1. 400g noodles are divided into two. I chose the natural fermentation method. I used the dough left over from the previous steaming of the pumpkin buns as a starter, and made two doughs with fire dragon juice and water respectively. Covered with plastic wrap, fermented in a warm place for 4 hours. Above, it is cold in the north, and it can be fermented naturally in a warm water pot. I like the steamed buns that are naturally fermented. They have the aroma of wheat and are not hard when they are left to cool.

Flower Steamed Cake recipe

2. Take out the fermented dough, take 2g of baking soda and a little water to melt, slowly knead into the purple dough, smell no sourness, just cut the two sides butt and not stick to each other, cover with plastic wrap for 10 minutes.

Flower Steamed Cake recipe

3. Knead the yellow dough in the same way. The white dough is left over from making bread.

Flower Steamed Cake recipe

4. Wash the jujube and wipe it with kitchen paper.

Flower Steamed Cake recipe

5. Start to make a pattern. Divide the dough of each color evenly into 7 small doughs. Take one dough and roll it into a cake. Cut it horizontally and vertically into 4 pieces.
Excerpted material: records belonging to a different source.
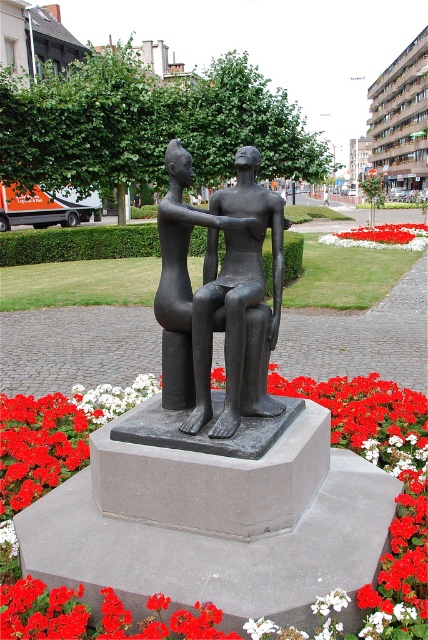 You are a gardener planning to replace the red matte flower at center and the white fabric flower at lower center with new ones. Which flower should you choose to replace the smaller one?

The red matte flower at center has a smaller size compared to the white fabric flower at lower center, so you should replace the red matte flower at center.

You are standing in front of the sculpture and want to take a photo. You notice two points on the sculpture labeled as point (x=249, y=214) and point (x=401, y=241). Which point will appear larger in your photo?

Point (x=249, y=214) is closer to the camera than point (x=401, y=241), so it will appear larger in the photo. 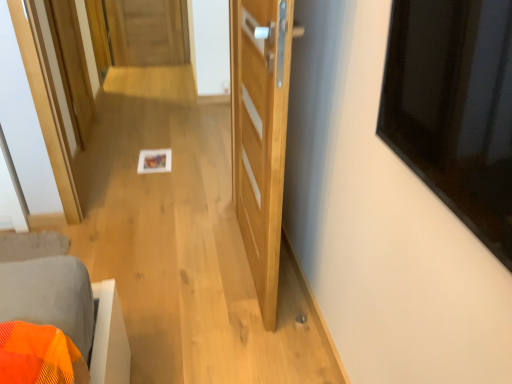 This screenshot has height=384, width=512. In order to click on vacant region to the left of natural wood door at center in this screenshot , I will do `click(170, 259)`. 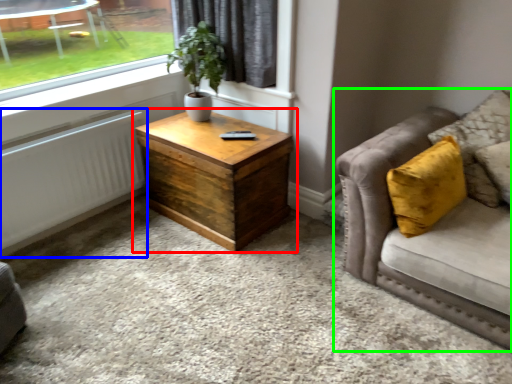 Question: Which is nearer to the coffee table (highlighted by a red box)? radiator (highlighted by a blue box) or studio couch (highlighted by a green box).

Flower Steamed Cake recipe

6. Make small flowers: Use a fork to press out the pattern on the corner of each piece, and then take the two patterns and stack them up and dislocation, fold back the wrong part, put the jujube and pinch the two ends tightly together, it looks like there are three Layer lace, slightly tidy up to complete the production of a small flower, and so on to complete the production of all the small flowers in three colors.

Flower Steamed Cake recipe

7. Make the flower core: the flower core should be larger, choose 6 pieces of pressed patterned dough to be stacked together; put the jujube and roll it up from one end, which is the same as the method of making roses, squeeze it on the side, and stand it. Get up and tidy up.

Flower Steamed Cake recipe

8. All the flower cores and small flowers are ready, and the colors are as you like.

Flower Steamed Cake recipe

9. Add the right amount of water to the frying and roasting machine, and the thin layer of oil on the steamer. The 3 colors are respectively coded into 3 chop big flowers, and the remaining small dough is coded into the steamer according to your favorite shapes.

Flower Steamed Cake recipe

10. Boil the grill in high-temperature water for 15 minutes, and then take it out of the pot.

Flower Steamed Cake recipe

11. It turned out to be like this. I can still see a little bit of clues faintly. The flower was originally a purple core and white flower, but now it is a yellow core. Because I used a yellow yeasted noodle, it finally returned to yellow. The yellow in the sun is still pretty!

Flower Steamed Cake recipe

Tips:

1. The natural dough is sour. It needs to be combined with baking soda to make the pH suitable. The ratio I usually use is 100g flour to 1g baking soda, and I can also operate it according to my own experience.
2. Anthocyanins are particularly sensitive to temperature, so raw food is better. Therefore, it is best not to face alkaline food and high temperature in red pitaya to ensure the therapeutic effect of anthocyanins.